124 A.D.3d 608, 2 N.Y.S.3d 158
CourtAppellate Division of the Supreme Court of the State of New York
DecidedJanuary 14, 2015
Docket2014-05932
StatusPublished

This text of 124 A.D.3d 608 (McClive v. USTA National Tennis Center Inc.) is published on Counsel Stack Legal Research, covering Appellate Division of the Supreme Court of the State of New York primary law. Counsel Stack provides free access to over 12 million legal documents including statutes, case law, regulations, and constitutions.

Bluebook
McClive v. USTA National Tennis Center Inc., 124 A.D.3d 608, 2 N.Y.S.3d 158 (N.Y. Ct. App. 2015).

Opinion

In an action to recover damages for personal injuries, the defendants appeal from an order of the Supreme Court, Queens County (Lane, J.), entered April 28, 2014, which denied their motion for summary judgment dismissing the complaint.

Ordered that the order is reversed, on the law, with costs, and the defendants’ motion for summary judgment dismissing the complaint is granted.

On September 2, 2011, the plaintiff, after attending the U.S. Open tennis tournament in Flushing Meadows, Queens, exited a gate and was walking to her car when someone shoved her from the left side, causing her to stumble to the right and fall on a nearby curb. The plaintiff commenced this action to recover damages for personal injuries she allegedly sustained, asserting that the accident site was very crowded and inadequately lit.

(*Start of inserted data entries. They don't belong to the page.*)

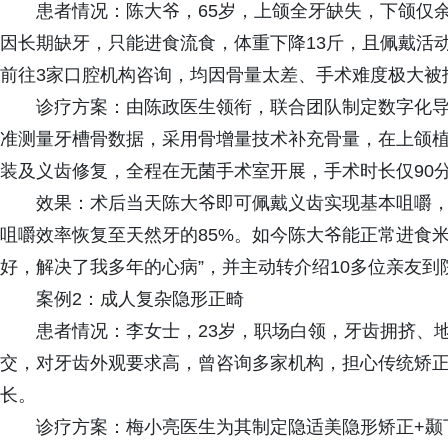
患者情况：陈大爷，65岁，上颌全牙缺失，下颌仅
因长期缺牙，只能进食流食，体重下降13斤，且佩戴活
前往3家口腔机构咨询，均因骨量太差、手术难度极大被
诊疗方案：由陈政医生领衔，联合团队制定数字化导
准测量牙槽骨数据，采用骨增量技术补充骨量，在上颌植
装及义齿修复，全程在无菌手术室开展，手术时长仅90
效果：术后当天陈大爷即可佩戴义齿实现基本咀嚼，
咀嚼效率恢复至天然牙的85%。如今陈大爷能正常进食
好，解决了我多年的心病”，并主动转介绍10多位亲友到
案例2：成人复杂隐形正畸
患者情况：李女士，23岁，职场白领，牙齿拥挤、
交，对牙齿外观要求高，曾咨询多家机构，担心传统矫
长。
诊疗方案：梅小亮医生为其制定隐适美隐形矫正+颞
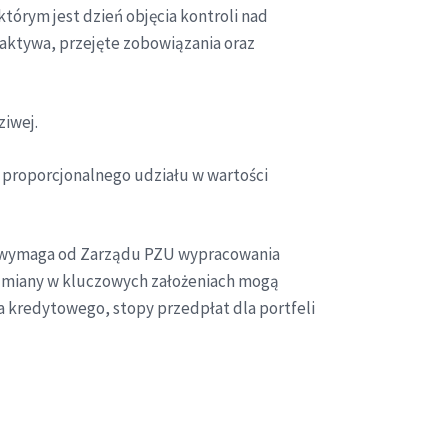
tórym jest dzień objęcia kontroli nad
 aktywa, przejęte zobowiązania oraz
ziwej.
 proporcjonalnego udziału w wartości
yż wymaga od Zarządu PZU wypracowania
 zmiany w kluczowych założeniach mogą
a kredytowego, stopy przedpłat dla portfeli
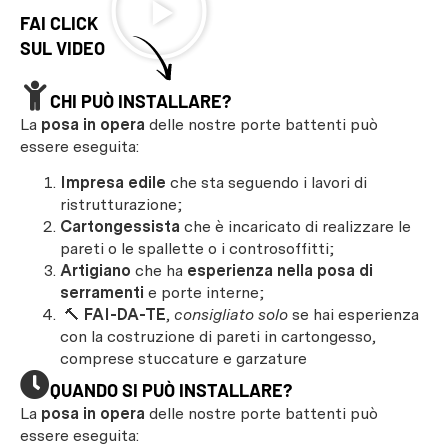
FAI CLICK
SUL VIDEO
CHI PUÒ INSTALLARE?
La
posa in opera
delle nostre porte battenti può
essere eseguita:
Impresa edile
che sta seguendo i lavori di
ristrutturazione;
Cartongessista
che è incaricato di realizzare le
pareti o le spallette o i controsoffitti;
Artigiano
che ha
esperienza nella posa di
serramenti
e porte interne;
🔨
FAI-DA-TE
,
consigliato solo
se hai esperienza
con la costruzione di pareti in cartongesso,
comprese stuccature e garzature
QUANDO SI PUÒ INSTALLARE?
La
posa in opera
delle nostre porte battenti può
essere eseguita:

In opposition to the defendants’ prima facie showing of entitlement to judgment as a matter of law (see Alvarez v Prospect Hosp., 68 NY2d 320 [1986]), the plaintiff failed to raise a triable issue of fact that her freedom of movement was unduly restricted by the crowd or that the crowd was unruly and unmanageable to the extent necessary to impose liability upon the defendants (see Ganapolsky v Barnes & Noble, 297 AD2d 702 [2002]; Palermo v New York City Tr. Auth., 141 AD2d 809 [1988]). Additionally, she failed to raise a triable issue of fact as to whether the alleged inadequate lighting condition proximately caused her to fall (see Curran v Esposito, 308 AD2d 428 [2003]; Gordon v New York City Tr. Auth., 267 AD2d 201 [1999]; Wright v South Nassau Communities Hosp., 254 AD2d 277 [1998]). Accordingly, the Supreme Court should have granted the defendants’ motion for summary judgment dismissing the complaint.

Dillon, J.P., Hinds-Radix, Maltese and Barros, JJ., concur.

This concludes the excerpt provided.